While staging and production environments can have identical or
very similar hardware setup, they differ from each other.
This
diagram introduces the differences between staging and production environments
and explains how they relate to each other:
In this diagram:
- The top portion of the
diagram describes the data and configuration workflow within a staging
environment. This workflow takes place when you create your pipeline, provision
and initialize the application to the EAC, either with the Deployment Template
or by using Endeca Workbench, and then run the baseline or partial update
scripts. Next, the data is prepared for indexing and is processed by the MDEX
Engine. The MDEX Engine receives queries from the front-end application and
returns results to the front-end application on the Application server.
- The bottom portion of the
diagram describes the data and configuration workflow within a production
environment. This workflow takes place when you run updates on production
servers and also enable the front-end application to send user queries to the
MDEX Engine server for processing. Note that the production environment does
not include Developer Studio and Endeca Workbench, because by this point, the
configuration files and operational settings from the staging environment are
replicated in the MDEX Engine running in the production environment.
- Most importantly, the arrows
in this diagram that connect the staging and production environments describe
what is involved in pushing your staging data into production. To push your
project's data and configuration from staging to production, you typically
perform these two high-level steps:
- Copy configuration files
from the pipeline (Developer Studio) and Endeca Workbench (if you are using it)

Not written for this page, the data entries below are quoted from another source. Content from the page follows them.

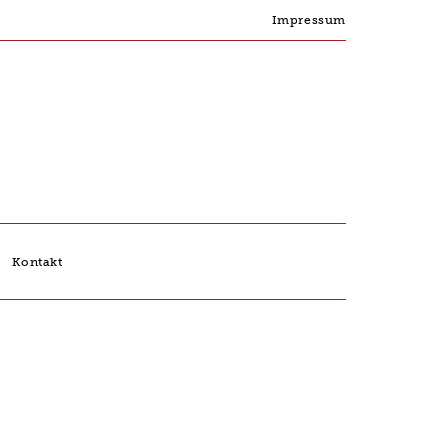
Impressum
Kontakt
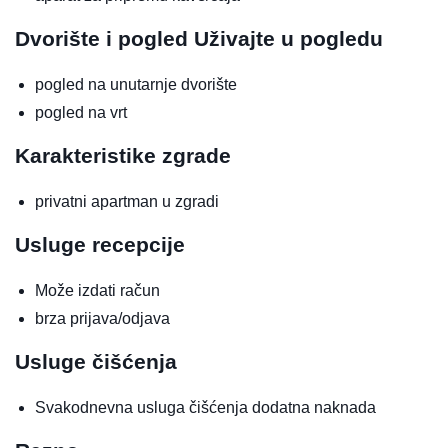
Dvorište i pogled
Uživajte u pogledu
pogled na unutarnje dvorište
pogled na vrt
Karakteristike zgrade
privatni apartman u zgradi
Usluge recepcije
Može izdati račun
brza prijava/odjava
Usluge čišćenja
Svakodnevna usluga čišćenja
dodatna naknada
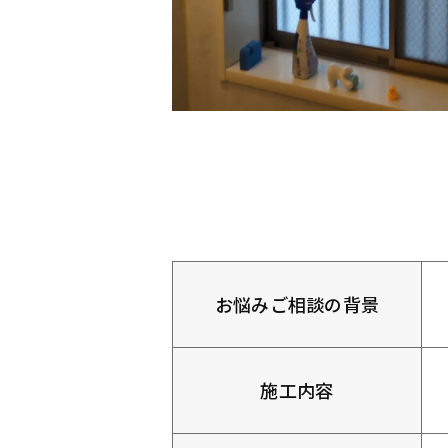
お悩みご相談の背景
施工内容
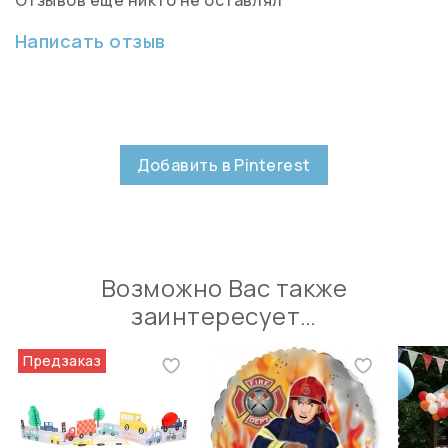
Написать отзыв
Добавить в Pinterest
Возможно Вас также
заинтересует…
Предзаказ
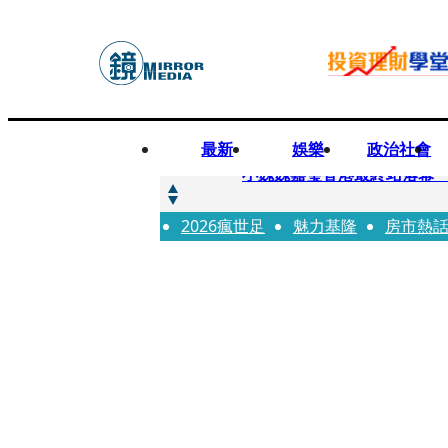
最新
娛樂
政治社會
快訊
小魏魏嘉瑩香港最終站落幕
2026瘋世足
快訊
魅力基隆
房市熱
台股明年有望挑戰5萬 杜金
快訊
杜絕洗產地疑慮 張嘉郡堅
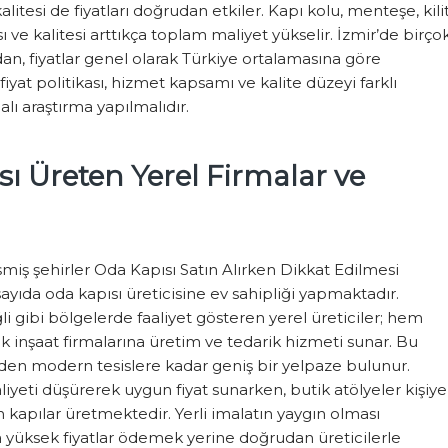
litesi de fiyatları doğrudan etkiler. Kapı kolu, menteşe, kili
 ve kalitesi arttıkça toplam maliyet yükselir. İzmir’de birço
an, fiyatlar genel olarak Türkiye ortalamasına göre
iyat politikası, hizmet kapsamı ve kalite düzeyi farklı
ı araştırma yapılmalıdır.
sı Üreten Yerel Firmalar ve
miş şehirler Oda Kapısı Satın Alırken Dikkat Edilmesi
ayıda oda kapısı üreticisine ev sahipliği yapmaktadır.
i gibi bölgelerde faaliyet gösteren yerel üreticiler; hem
k inşaat firmalarına üretim ve tedarik hizmeti sunar. Bu
rden modern tesislere kadar geniş bir yelpaze bulunur.
liyeti düşürerek uygun fiyat sunarken, butik atölyeler kişiye
n kapılar üretmektedir. Yerli imalatın yaygın olması
a yüksek fiyatlar ödemek yerine doğrudan üreticilerle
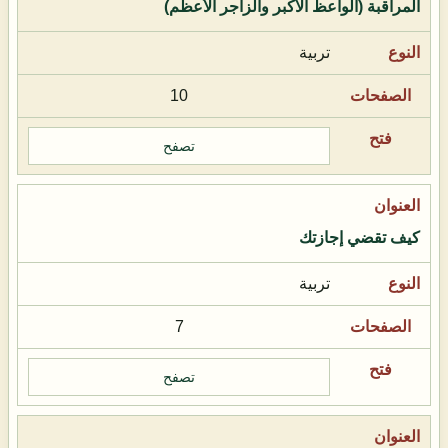
المراقبة (الواعظ الأكبر والزاجر الأعظم)
تربية
10
تصفح
كيف تقضي إجازتك
تربية
7
تصفح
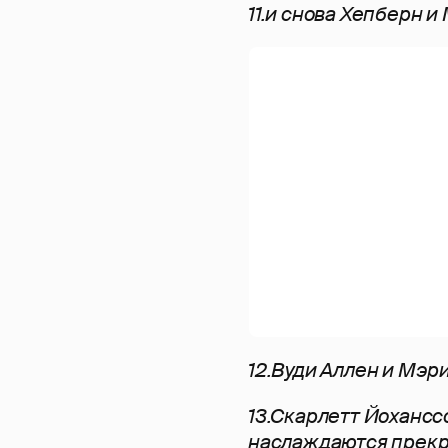
11.и снова Хепберн и
12.Вуди Аллен и Мэр
13.Скарлетт Йохансс
наслаждаются прекр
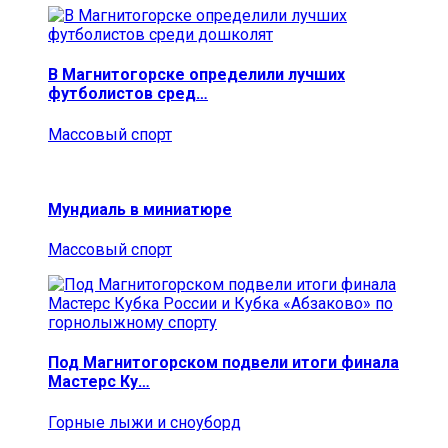
В Магнитогорске определили лучших
футболистов сред…
Массовый спорт
Мундиаль в миниатюре
Массовый спорт
Под Магнитогорском подвели итоги финала
Мастерс Ку…
Горные лыжи и сноуборд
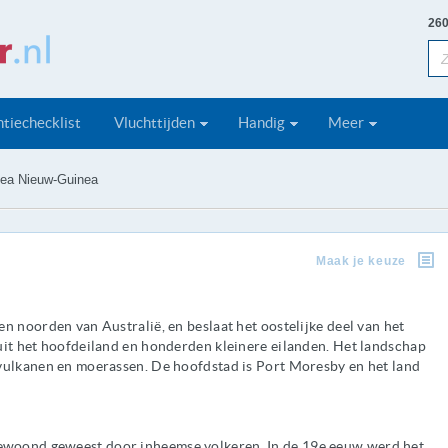
260
tiechecklist
Vluchttijden
Handig
Meer
ea Nieuw-Guinea
Maak je keuze
n noorden van Australië, en beslaat het oostelijke deel van het
uit het hoofdeiland en honderden kleinere eilanden. Het landschap
vulkanen en moerassen. De hoofdstad is Port Moresby en het land
woond geweest door inheemse volkeren. In de 19e eeuw werd het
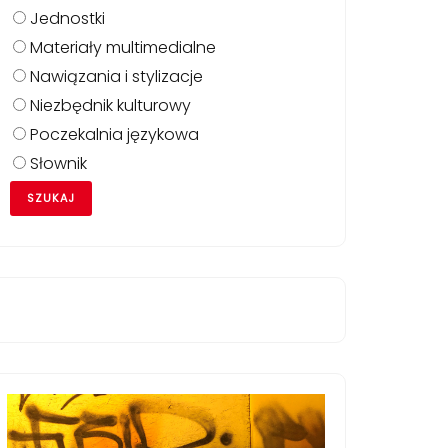
Jednostki
Materiały multimedialne
Nawiązania i stylizacje
Niezbędnik kulturowy
Poczekalnia językowa
Słownik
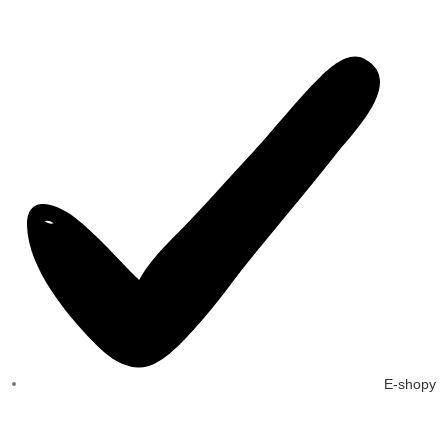
E-shopy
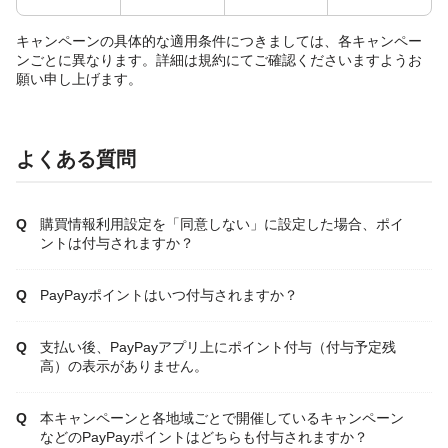
キャンペーンの具体的な適用条件につきましては、各キャンペー
ンごとに異なります。詳細は規約にてご確認くださいますようお
願い申し上げます。
よくある質問
購買情報利用設定を「同意しない」に設定した場合、ポイ
ントは付与されますか？
PayPayポイントはいつ付与されますか？
支払い後、PayPayアプリ上にポイント付与（付与予定残
高）の表示がありません。
本キャンペーンと各地域ごとで開催しているキャンペーン
などのPayPayポイントはどちらも付与されますか？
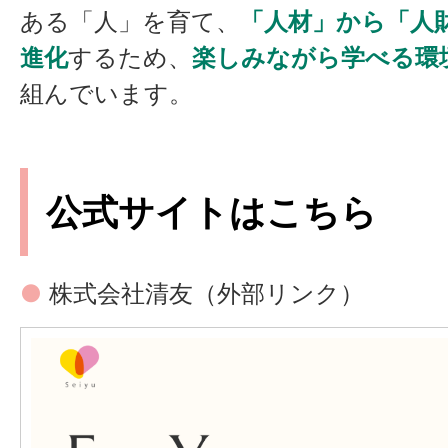
ある「人」を育て、
「人材」から「人
進化
するため、
楽しみながら学べる環
組んでいます。
公式サイトはこちら
●
株式会社清友
（外部リンク）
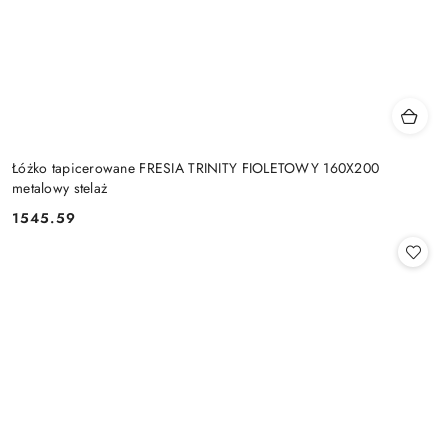
Łóżko tapicerowane FRESIA TRINITY FIOLETOWY 160X200
metalowy stelaż
1545.59
Cena:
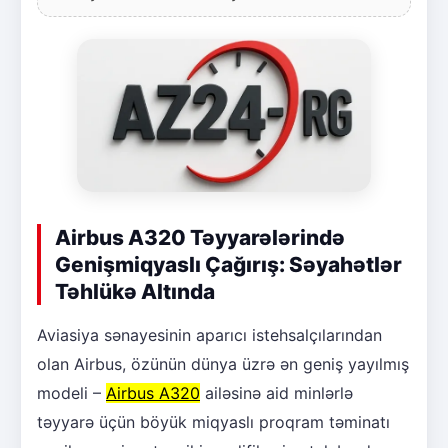
Airbus A320 Təyyarələrində
Genişmiqyaslı Çağırış: Səyahətlər
Təhlükə Altında
Aviasiya sənayesinin aparıcı istehsalçılarından
olan Airbus, özünün dünya üzrə ən geniş yayılmış
modeli –
Airbus A320
ailəsinə aid minlərlə
təyyarə üçün böyük miqyaslı proqram təminatı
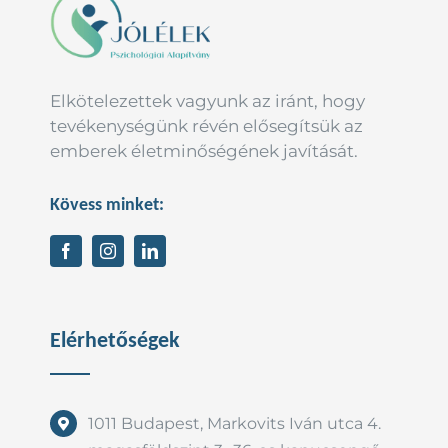
Elkötelezettek vagyunk az iránt, hogy
tevékenységünk révén elősegítsük az
emberek életminőségének javítását.
Kövess minket:
Elérhetőségek
1011 Budapest, Markovits Iván utca 4.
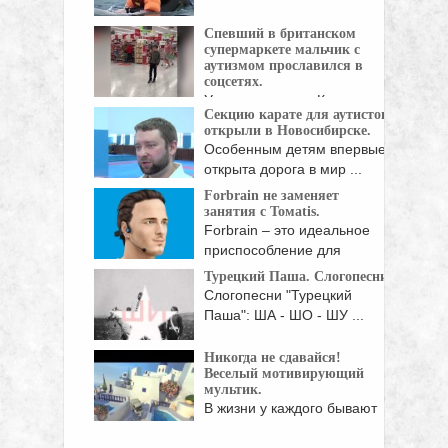
Спевший в британском
супермаркете мальчик с
аутизмом прославился в
соцсетях.
У десятилетнего Калума
Секцию карате для аутистов
Кортни из британского
открыли в Новосибирске.
Базилдона ...
Особенным детям впервые
открыта дорога в мир ...
Forbrain не заменяет
занятия с Томаtis.
Forbrain – это идеальное
приспособление для
занятий ...
Турецкий Паша. Слогопесни.
Слогопесни "Турецкий
Паша": ША - ШО - ШУ ...
Никогда не сдавайся!
Веселый мотивирующий
мультик.
В жизни у каждого бывают
моменты, когда ...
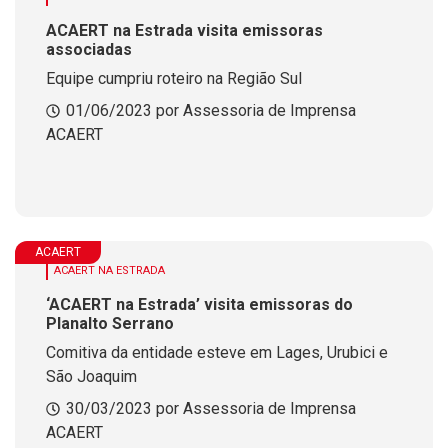
ACAERT na Estrada visita emissoras
associadas
Equipe cumpriu roteiro na Região Sul
01/06/2023 por Assessoria de Imprensa
ACAERT
ACAERT
ACAERT NA ESTRADA
‘ACAERT na Estrada’ visita emissoras do
Planalto Serrano
Comitiva da entidade esteve em Lages, Urubici e
São Joaquim
30/03/2023 por Assessoria de Imprensa
ACAERT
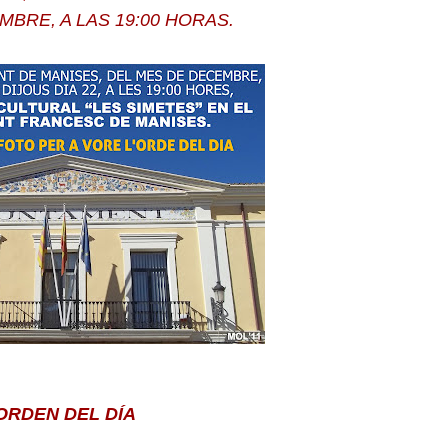
EMBRE, A LAS 19:00 HORAS.
ORDEN DEL DÍA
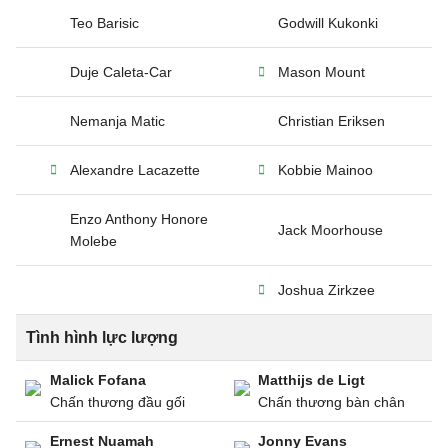
Teo Barisic
Godwill Kukonki
Duje Caleta-Car
Mason Mount
Nemanja Matic
Christian Eriksen
Alexandre Lacazette
Kobbie Mainoo
Enzo Anthony Honore
Jack Moorhouse
Molebe
Joshua Zirkzee
Tình hình lực lượng
Malick Fofana
Matthijs de Ligt
Chấn thương đầu gối
Chấn thương bàn chân
Ernest Nuamah
Jonny Evans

to the incoming directory on the Data Processing (ITL) server in the production
environment from which Forge will consume it. You can accomplish this task by
running the scripts within the Deployment Template.
- Promote configuration
files (typically created in Endeca Workbench) to the MDEX Engine server in the
production environment. This enables the MDEX Engine to use your project's
configuration settings. The Configuration Manager of the Deployment Template
lets you specify which files created in Endeca Workbench it needs to promote to
the MDEX Engine server in the production environment.